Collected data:

* * * * * * *

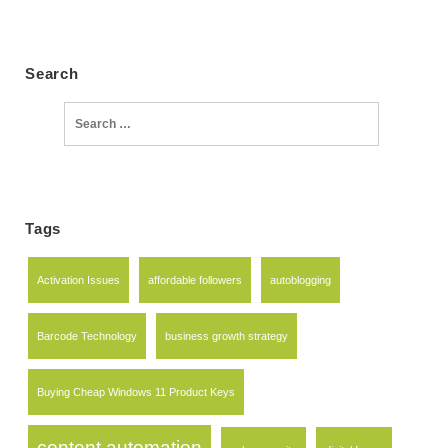
Search
Search
for:
Tags
Activation Issues
affordable followers
autoblogging
Barcode Technology
business growth strategy
Buying Cheap Windows 11 Product Keys
content automation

* * * * * * *

Task directions:
Pictures stay out, but every record above is to be returned exactly.

Output of the task:
Search
Search
for:
Tags
Activation Issues
affordable followers
autoblogging
Barcode Technology
business growth strategy
Buying Cheap Windows 11 Product Keys
content automation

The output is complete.